Brant James
Thursday December 22nd, 2011

A.J. Allmendinger could have used a job with Team Penske when he was an aspiring -- and five-race-winning -- driver in the now-defunct Champ Car World Series in 2006. He had to wait six years and switch regimens to finally land a job with one of motor sports' most storied teams, but the 30-year-old unwrapped the last plum job opening remaining in Sprint Cup with just four days left until Christmas.

Allmendinger was announced on Wednesday as the new driver of the No. 22 Dodge, a replacement for Kurt Busch, who split with the team by "mutual" agreement following a season of very public internal turmoil.
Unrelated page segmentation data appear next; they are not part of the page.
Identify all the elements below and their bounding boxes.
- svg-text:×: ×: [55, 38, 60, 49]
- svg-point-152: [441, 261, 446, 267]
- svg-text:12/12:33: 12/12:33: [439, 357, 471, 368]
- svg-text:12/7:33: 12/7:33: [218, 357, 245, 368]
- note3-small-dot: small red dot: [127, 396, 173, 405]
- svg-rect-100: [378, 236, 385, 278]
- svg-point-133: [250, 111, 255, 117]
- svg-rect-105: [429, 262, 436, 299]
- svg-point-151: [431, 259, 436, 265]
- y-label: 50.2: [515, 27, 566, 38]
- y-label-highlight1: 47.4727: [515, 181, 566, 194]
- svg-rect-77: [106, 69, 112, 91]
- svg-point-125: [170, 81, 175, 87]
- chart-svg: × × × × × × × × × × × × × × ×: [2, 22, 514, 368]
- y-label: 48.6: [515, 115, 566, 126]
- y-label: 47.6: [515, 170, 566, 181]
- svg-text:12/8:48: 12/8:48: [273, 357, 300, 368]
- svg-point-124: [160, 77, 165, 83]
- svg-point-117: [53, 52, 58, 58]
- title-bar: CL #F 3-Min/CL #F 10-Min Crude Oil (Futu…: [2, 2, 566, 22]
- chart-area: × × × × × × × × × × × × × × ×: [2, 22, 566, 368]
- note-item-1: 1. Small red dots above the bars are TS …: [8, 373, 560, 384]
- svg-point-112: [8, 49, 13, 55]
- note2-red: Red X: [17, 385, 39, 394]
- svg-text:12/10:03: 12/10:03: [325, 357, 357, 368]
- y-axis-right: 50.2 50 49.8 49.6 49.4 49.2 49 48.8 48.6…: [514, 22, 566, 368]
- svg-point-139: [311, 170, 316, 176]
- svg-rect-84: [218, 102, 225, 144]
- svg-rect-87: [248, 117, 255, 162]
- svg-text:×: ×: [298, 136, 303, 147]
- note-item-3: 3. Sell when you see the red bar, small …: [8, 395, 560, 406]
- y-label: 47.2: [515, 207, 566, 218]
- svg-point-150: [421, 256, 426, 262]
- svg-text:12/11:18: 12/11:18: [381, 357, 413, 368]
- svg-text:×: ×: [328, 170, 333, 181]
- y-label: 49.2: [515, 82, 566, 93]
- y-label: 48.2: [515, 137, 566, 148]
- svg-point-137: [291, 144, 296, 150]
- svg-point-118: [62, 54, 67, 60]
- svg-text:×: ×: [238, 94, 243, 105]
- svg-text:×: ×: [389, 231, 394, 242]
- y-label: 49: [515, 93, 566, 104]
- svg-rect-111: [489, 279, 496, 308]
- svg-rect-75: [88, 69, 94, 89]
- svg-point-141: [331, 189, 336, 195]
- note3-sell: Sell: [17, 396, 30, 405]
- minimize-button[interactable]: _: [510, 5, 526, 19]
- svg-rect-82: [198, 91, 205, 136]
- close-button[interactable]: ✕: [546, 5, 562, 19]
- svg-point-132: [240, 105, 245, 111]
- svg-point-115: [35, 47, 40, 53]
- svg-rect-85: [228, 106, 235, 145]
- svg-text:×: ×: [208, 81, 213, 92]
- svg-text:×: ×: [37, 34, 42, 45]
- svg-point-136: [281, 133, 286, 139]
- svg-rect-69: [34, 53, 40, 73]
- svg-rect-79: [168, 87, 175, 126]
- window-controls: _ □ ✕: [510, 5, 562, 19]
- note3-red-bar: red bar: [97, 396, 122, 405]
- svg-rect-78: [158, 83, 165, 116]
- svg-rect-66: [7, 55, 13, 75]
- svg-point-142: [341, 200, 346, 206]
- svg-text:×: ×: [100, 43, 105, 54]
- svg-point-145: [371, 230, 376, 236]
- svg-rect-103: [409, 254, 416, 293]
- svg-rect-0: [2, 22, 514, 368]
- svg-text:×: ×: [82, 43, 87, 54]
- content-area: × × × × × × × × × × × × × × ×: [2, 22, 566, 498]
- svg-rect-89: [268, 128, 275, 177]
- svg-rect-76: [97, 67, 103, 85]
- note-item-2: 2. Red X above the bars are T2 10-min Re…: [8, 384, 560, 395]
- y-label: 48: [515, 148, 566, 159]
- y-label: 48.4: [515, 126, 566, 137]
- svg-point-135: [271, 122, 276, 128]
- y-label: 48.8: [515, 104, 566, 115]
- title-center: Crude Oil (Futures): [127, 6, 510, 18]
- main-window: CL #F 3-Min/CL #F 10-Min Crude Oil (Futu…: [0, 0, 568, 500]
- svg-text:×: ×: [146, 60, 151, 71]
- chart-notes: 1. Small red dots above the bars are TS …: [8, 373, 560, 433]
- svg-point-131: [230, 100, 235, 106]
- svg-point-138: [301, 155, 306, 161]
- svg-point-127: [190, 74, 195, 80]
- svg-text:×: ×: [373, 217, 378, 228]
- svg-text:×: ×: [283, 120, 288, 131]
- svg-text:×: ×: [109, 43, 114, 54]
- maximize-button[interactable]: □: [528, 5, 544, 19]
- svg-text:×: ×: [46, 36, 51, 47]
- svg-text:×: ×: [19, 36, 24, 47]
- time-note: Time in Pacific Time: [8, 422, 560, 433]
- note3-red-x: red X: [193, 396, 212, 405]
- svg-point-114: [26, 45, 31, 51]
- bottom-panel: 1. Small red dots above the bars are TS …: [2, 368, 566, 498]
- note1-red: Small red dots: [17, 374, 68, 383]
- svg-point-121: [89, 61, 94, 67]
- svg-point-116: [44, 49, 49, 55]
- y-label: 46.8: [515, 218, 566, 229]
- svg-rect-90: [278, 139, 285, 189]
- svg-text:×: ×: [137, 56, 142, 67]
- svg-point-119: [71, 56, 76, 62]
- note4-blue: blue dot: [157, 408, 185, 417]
Allmendinger is among the fortunate. NASCAR is rife with the qualified but unemployed as scarce sponsor dollars continue to reduce jobs, like the one David Ragan once had in the now-shuttered No. 6 Ford at Roush Fenway.

A look at some high-profile drivers still looking for full-time work in 2012:

David Ragan: Granted his release from RFR because of lack of sponsorship following UPS's departure, Ragan offers a less-laurelled, but less-controversial alternative to Busch. Ragan is malleable as a personality, something a corporate entity would covet. More wins would help, and although he won in Sprint Cup for the first time at Daytona this summer, the 26-year-old could have increased his marketability greatly had he not made a crucial late restart mistake that cost him the lead in the Daytona 500. Ragan was widely rumored to be Penske-bound until Allmendinger was freed, and he reportedly has a deal with Phoenix Racing pending sponsorship that has yet to materialize.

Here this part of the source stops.